Dr. Jayson Lusk of Oklahoma State University said in a market study published in 2013 that most of the change in consumer buying is because of animal welfare issues. “As consumers become more engaged with how their food is produced, they are driving sales of higher welfare animal products,” Lusk said.
Standard commercial egg-laying operations in the United States keep chickens in windowless, insulated and force-ventilated buildings, according to the AEB. Temperature, humidity and light are controlled to ensure laying efficiency. Molting, or loss of feathers, occurs at about 18 to 20 months of age, according to the AEB producer report. Rather than placing the flock into a controlled molt pattern, they are often sold for slaughter at this point and replaced.
“Battery cages deprive chickens of the ability to perform natural behaviors such as exploring, nesting, perching, dust bathing or simply stretching their wings;” according to “On the Farm,” a report published in June 2013 by the Animal Welfare Institute.
In addition to concerns about the welfare of chickens, consumers are buying free range, organic or small-farm eggs because the eggs are thought to be healthier. Dr. Kenneth Anderson, a professor in the Department of Poultry Science at North Carolina State University, published a study in 2011 stating there is no difference in egg nutrition based on how the chickens are raised. Anderson used 400 identical breed hens raised together until 12 weeks of age, when they were separated into free range or cage-rearing facilities. “A significant nutritional advantage of eggs produced by chickens housed on range versus cages could not be established,” according to the study.
The results are in conflict with studies by the smaller producers, as well as common-sense thinking, said Jordan Hoefing, Falcon nutritionist. “The study could have been using vegetarian egg feed,” Hoefing said. “Egg nutrition depends a lot on what the chickens are fed and what they have access to.
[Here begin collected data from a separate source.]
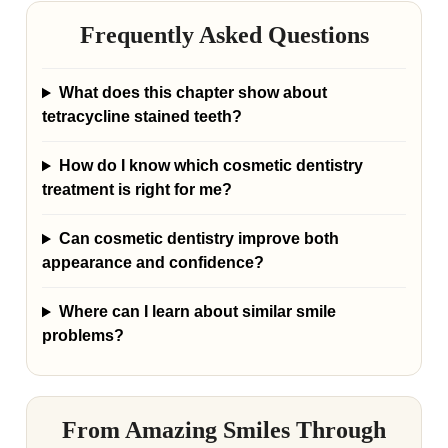
Frequently Asked Questions
What does this chapter show about
tetracycline stained teeth?
How do I know which cosmetic dentistry
treatment is right for me?
Can cosmetic dentistry improve both
appearance and confidence?
Where can I learn about similar smile
problems?
From Amazing Smiles Through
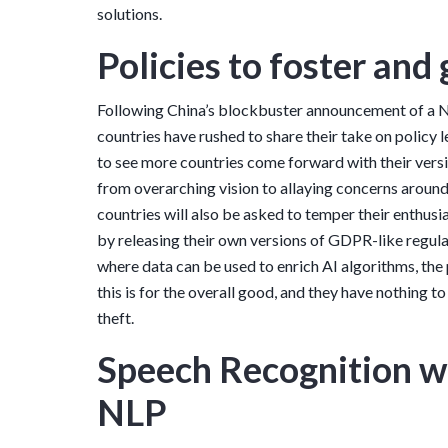
solutions.
Policies to foster and
Following China’s blockbuster announcement of a Na
countries have rushed to share their take on policy l
to see more countries come forward with their versi
from overarching vision to allaying concerns around
countries will also be asked to temper their enthus
by releasing their own versions of GDPR-like regul
where data can be used to enrich AI algorithms, the 
this is for the overall good, and they have nothing t
theft.
Speech Recognition wi
NLP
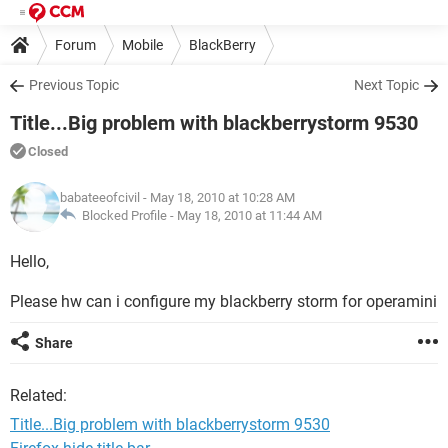
Forum
Mobile
BlackBerry
Previous Topic
Next Topic
Title...Big problem with blackberrystorm 9530
Closed
babateeofcivil
- May 18, 2010 at 10:28 AM
Blocked Profile -
May 18, 2010 at 11:44 AM
Hello,
Please hw can i configure my blackberry storm for operamini
Share
Related:
Title...Big problem with blackberrystorm 9530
Chickens are omnivores. Free range is starting to become a buzzword that is being corrupted by producers.” The USDA definition of free range includes merely access to the outdoors – not a real pasture where chickens can find natural foods, she said.
The bugs, worms and seeds that small-farm pastured chickens have access to increase the nutritional content of their eggs, said Dr. Stephen Kutscher, Falcon chiropractor. “Americans’ diets have way too high a ratio of omega-6 fats to omega-3,” Kutscher said. “Even if pastured eggs have a little higher fat content, it's mostly the extremely beneficial omega-3 fat.” An ongoing study that began in September 2007, sponsored by Mother Earth News magazine, shows that eggs raised on pasture contain twice the omega-3 fatty acids, three times the vitamin E content and seven times more beta carotene than conventional eggs.
Buying healthier eggs means navigating a mine field of regulated and un-regulated marketing phrases, Hoefing said. “I personally solely look for Certified Humane Eggs,” Hoefing said. “Organic means they're fed all organic grain, which has nothing to do with the other nutrients they have to get. Cage free only means they are all housed in an open barn, with still no access to dirt and scratch.”
The best way to know that eggs are coming from chickens with access to natural forage is to know the producer, Hoefing said. Living in Falcon allows residents opportunities to find eggs from small-farm producers and backyard chicken keepers. “You can look on Craigslist.com, since those folks don't often pay for websites,” she said. “Just by asking around, you'll find it's a lot more common than you think. These places need more people to buy them.”